Determined to find out the answer to that question, Tess entered the weapons room and chose a knife with a gleaming silver blade. She slung the bow and quiver of arrows over her shoulder, adjusting easily to the added weight, then rolled her neck to ease the tension building there.
Gloves on, weaponed up, she walked out of the front door. After giving the cabin a last glance, she set her sights on the trees and slipped into the dark.
* * *
“It’s okay.”
Jonas spoke softly to his sister, though he wasn’t sure how much of what he said ever sank in. There hadn’t been a verbal response from her since she had been attacked in a Miami park not too far from where they had lived.
Gwendolyn Dale had grown frail and lethargic on the outside—the parts others saw if they looked. He hoped the darkness he now sensed inside his sister would eventually fade away and be replaced by the happy-go-lucky sister he had always loved.
Sometimes, though, he wasn’t so sure about the darkness’s staying power.
Jonas tended to believe the attack in Miami had left Gwen with a black spot on her soul, and that she had been marked by Death in some way. This had to be the reason there seemed to be a specter on her trail.
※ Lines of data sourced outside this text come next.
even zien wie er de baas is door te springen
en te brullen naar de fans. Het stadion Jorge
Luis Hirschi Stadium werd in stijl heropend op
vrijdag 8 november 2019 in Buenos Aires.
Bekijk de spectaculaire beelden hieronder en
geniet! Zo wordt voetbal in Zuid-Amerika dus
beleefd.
He thought it likely that his sister wasn’t supposed to have survived that attack, and that she had been slated, fated, or whatever the hell happened in the big cosmic scheme of things, to have died that night in Miami.
In the end though, what did he really know about such things? His entire repertoire of ideas was based on nothing more than conjecture and supposition.
“I have to go out, Gwen. Just for a while.”
Jonas laid a hand on his sister’s shoulder and winced at its thinness.
“I’ll be back soon, so take care while I’m gone and don’t do anything I wouldn’t do.”
Gwen would have laughed at the last part of that statement if she had been with him mentally as well as physically. Out of everyone else around them, his younger sister had been the most like him. She had been developing a similar kind of power and strength, even though neither of those things had helped the night she slipped out of the house with her friends without telling anyone and had encountered true darkness.
Gwen had been the only victim left alive out of the four young girls...if the term being alive could describe the state they had found her in. It had taken weeks of seclusion for her to recover enough to move her to this remote location. She hadn’t said a word to anyone since that terrible night.